Welcome to my website. I am a Professor in Economics at Trinity College Dublin. My research focuses on housing markets, urban economics and economic history.
On this website, you can find out more about my research, my teaching and datasets I’ve helped create. My academic CV is at this link (PDF).
My book “Brittle — How Ireland Built a Housing Crisis and How To Fix It”, by Atlantic Books, will be on the shelves later in 2026!
I am an internationally recognised expert on housing markets and housing price indices. Since 2004, I have been the author of the Daft.ie Reports, the longest-running sale and rental prices in Ireland. Since 2017, I have worked, on behalf of the IMF, training policymakers in South America, Central and Eastern Europe and Central Asia on how to measure housing price trends. I have also worked with numerous individual countries — including Bolivia, Iraq, Jordan, Kazakhstan, Mongolia, Nepal, Ukraine, Uzbekistan and Vietnam — building local expert capacity.
I am an active contributor to policy debates, especially on the topic of housing, and my research and commentary feature regularly in the media, both nationally and internationally. Nationally, I am a columnist at The Currency, having previously written for the Sunday Business Post and the Sunday Independent. Internationally, I am regularly interviewed on the Irish economy — past examples include the BBC, Frankfurter Allgemeine Zeitung, YLE (Finland), the Christian Science Monitor, the Financial Times, Sky News, the New York Times and The Economist.

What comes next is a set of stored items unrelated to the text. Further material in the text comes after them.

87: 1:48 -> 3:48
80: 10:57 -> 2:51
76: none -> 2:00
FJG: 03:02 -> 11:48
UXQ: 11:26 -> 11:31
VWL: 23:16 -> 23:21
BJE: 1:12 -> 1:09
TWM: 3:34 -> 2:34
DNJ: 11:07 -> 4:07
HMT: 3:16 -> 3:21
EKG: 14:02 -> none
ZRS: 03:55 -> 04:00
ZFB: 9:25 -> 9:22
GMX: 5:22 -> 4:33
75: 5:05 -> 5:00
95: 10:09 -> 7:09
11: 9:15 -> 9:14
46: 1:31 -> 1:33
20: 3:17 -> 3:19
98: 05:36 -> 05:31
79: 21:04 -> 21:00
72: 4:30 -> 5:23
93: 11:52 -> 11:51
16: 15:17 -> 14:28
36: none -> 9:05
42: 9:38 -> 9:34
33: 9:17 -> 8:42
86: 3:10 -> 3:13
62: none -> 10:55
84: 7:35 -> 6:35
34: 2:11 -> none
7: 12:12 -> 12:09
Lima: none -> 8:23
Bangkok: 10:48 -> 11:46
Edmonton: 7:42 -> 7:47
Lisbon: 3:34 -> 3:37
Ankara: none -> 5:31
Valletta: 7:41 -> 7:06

I have written a number of book chapters, including for the Economy of Ireland textbook, and in 2011, I was editor, with Ed Burke, of Next Generation Ireland. Together with my co-authors, Rowena Gray and Jason Barr, I am writing Rent & The City, a history of the (un)affordability of housing in New York over the last centuries. Commissioned by Columbia University Press, it is expected to be on the shelves in 2027.

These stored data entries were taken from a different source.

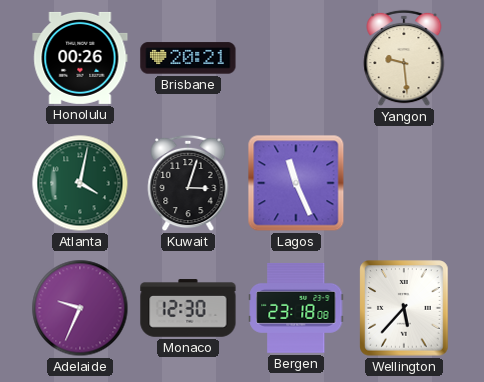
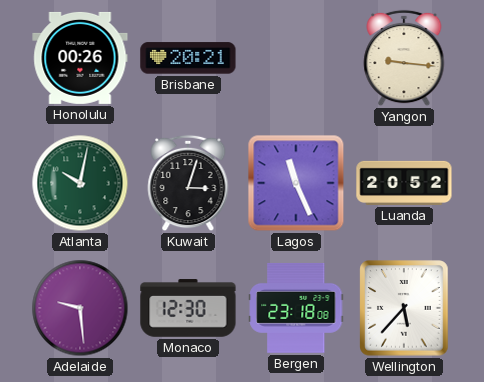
Yangon: 9:29 -> 9:16
Atlanta: 4:02 -> 10:02
Luanda: none -> 20:52
Adelaide: 9:34 -> 9:29
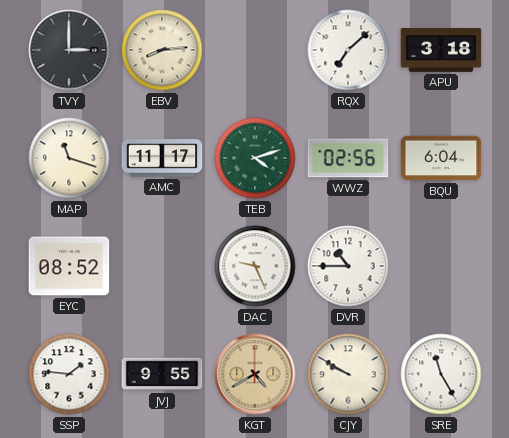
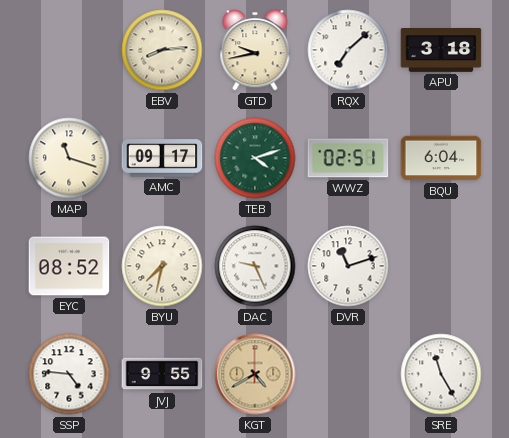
TVY: 3:00 -> none
GTD: none -> 9:43
AMC: 11:17 -> 09:17
WWZ: 02:56 -> 02:51
BYU: none -> 7:32
DVR: 10:45 -> 11:12
SSP: 1:46 -> 4:46
CJY: 9:50 -> none
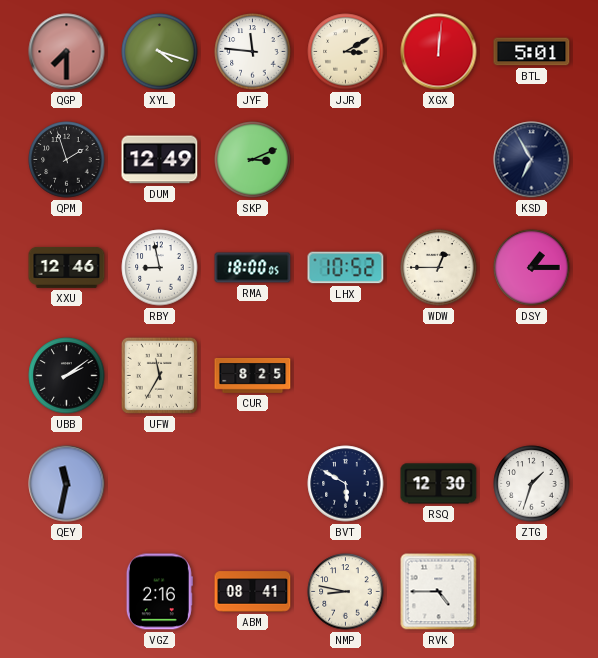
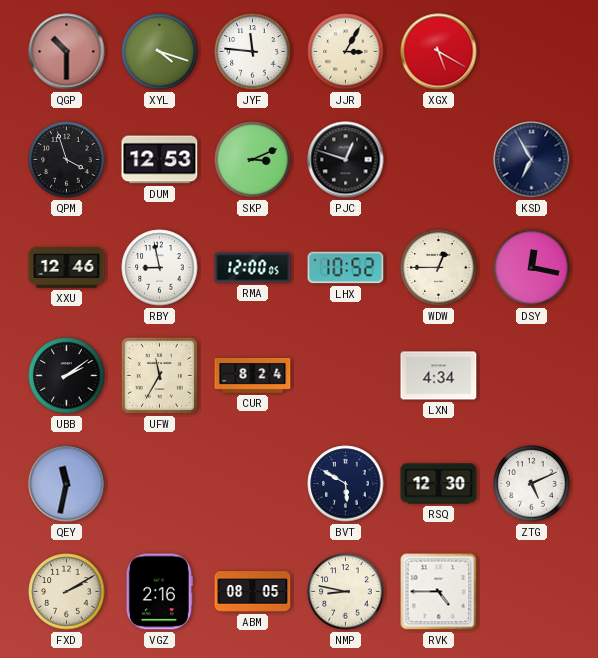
QGP: 7:30 -> 10:30
JJR: 3:10 -> 3:05
XGX: 12:01 -> 5:20
BTL: 5:01 -> none
QPM: 1:57 -> 3:57
DUM: 12:49 -> 12:53
PJC: none -> 12:48
RMA: 18:00 -> 12:00
DSY: 1:15 -> 12:17
CUR: 8:25 -> 8:24
LXN: none -> 4:34
ZTG: 1:33 -> 5:11
FXD: none -> 2:10
ABM: 08:41 -> 08:05
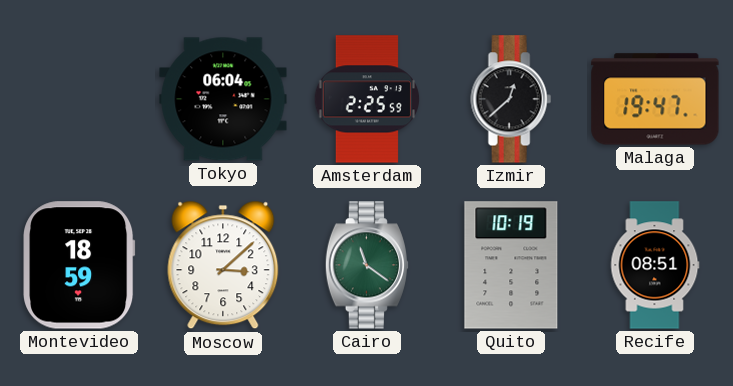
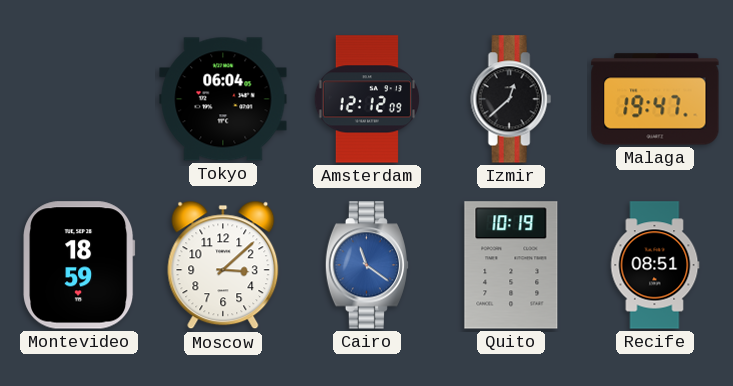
Amsterdam: 2:25 -> 12:12
Cairo dial: green -> blue
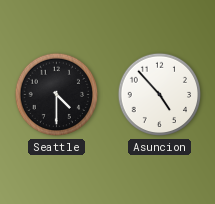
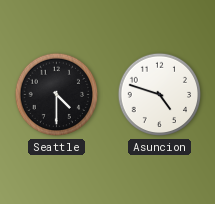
Asuncion: 4:53 -> 4:48
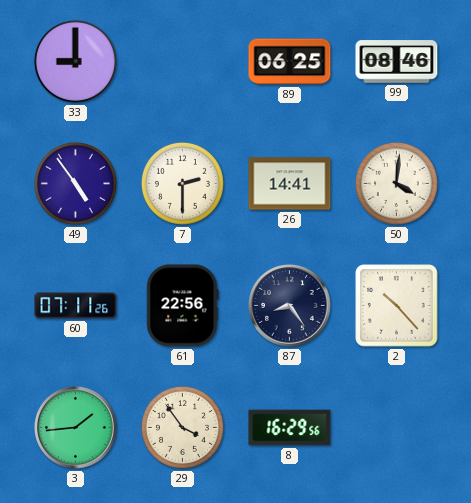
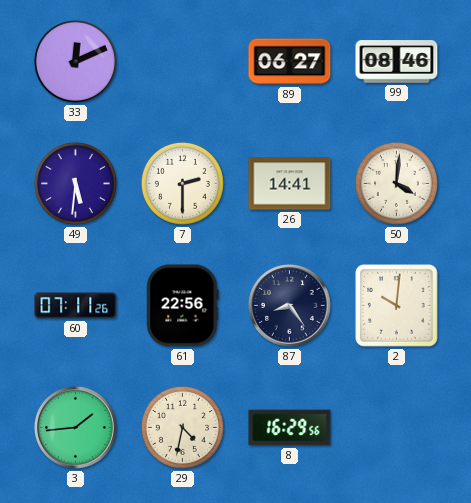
33: 9:00 -> 12:11
89: 06:25 -> 06:27
49: 4:54 -> 5:31
2: 10:23 -> 10:01
29: 3:54 -> 4:32
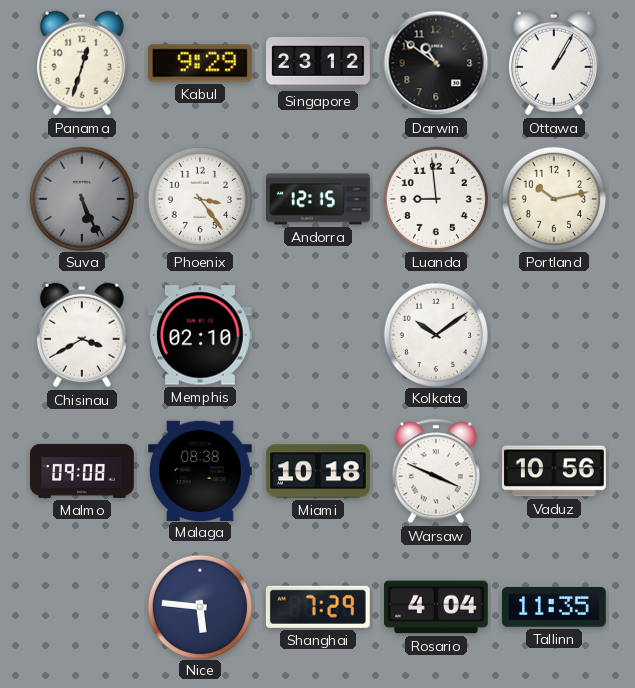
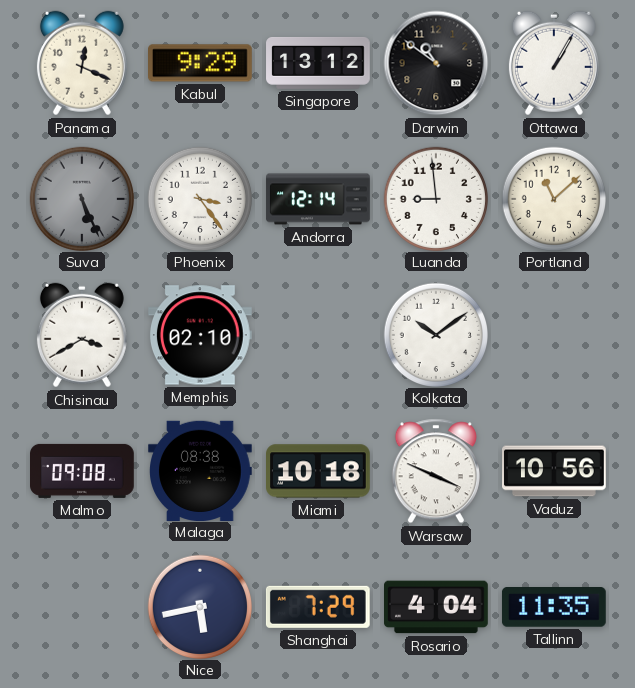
Panama: 12:33 -> 12:19
Singapore: 23:12 -> 13:12
Andorra: 12:15 -> 12:14
Portland: 10:13 -> 11:08
Nice: 5:46 -> 5:43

Since 2022, I have been a PI, Associate Director and Data Lead at the Centre for Economics, Politics and History, a joint research hub between Trinity and Queen’s University Belfast, funded by the North-South Research Programme of the Government of Ireland. From 2019 to 2025, I was Director of Trinity Research in Social Sciences, a hub of over 300 research active social scientists in Trinity.
From 2021 to 2024, I was a member of Ireland’s Housing Commission, and for the period 2017-2022, I was a Board Member of Ireland’s Higher Education Authority. I have been a Council Member of the Statistical & Social Inquiry Society of Ireland (SSISI) since 2017 and was Honorary Secretary for 2018-2021. From 2016 to 2022, I was on the Organising Committee of the Dublin Economic Workshop.
Recent News
March 2026. With Allison Shertzer, I presented ‘Rental Prices and the Cost of Living in the United States, 1914-2006’ at the NBER-CRIW Conference on Measurement of Housing and the Housing Sector.
February 2026. With Tom Gillespie, I presented ‘How Much Do Text-Derived Quality Measures Matter? LLM-based variables and the robustness of residential property price indices’ at the International Conference on Real Estate Statistics in Tokyo.
January 2026. Eurofound has released a major new report on the Housing Struggles of Europe’s Youth, including a chapter I coauthored with Tom Gillespie and Kevin Hannigan estimating the housing deficit in four EU member states.
December 2025. ‘The supply side effects of rent controls: Evidence from Ireland’, joint with Janez Kren, Conor' O’Toole and Tom Gillespie, has been published by the Journal of Housing Economics.
November 2025. I took part in Kilkenomics, the world’s first economics-and-comedy festival, contributing to a range of panels, including on the Economics of the Roman Empire.
October 2025. "The Price of Housing in the United States, 1890-2006" (joint with Allison Shertzer, Rowena Gray and David Agorastos) is now online at the Quarterly Journal of Economics. Data available here.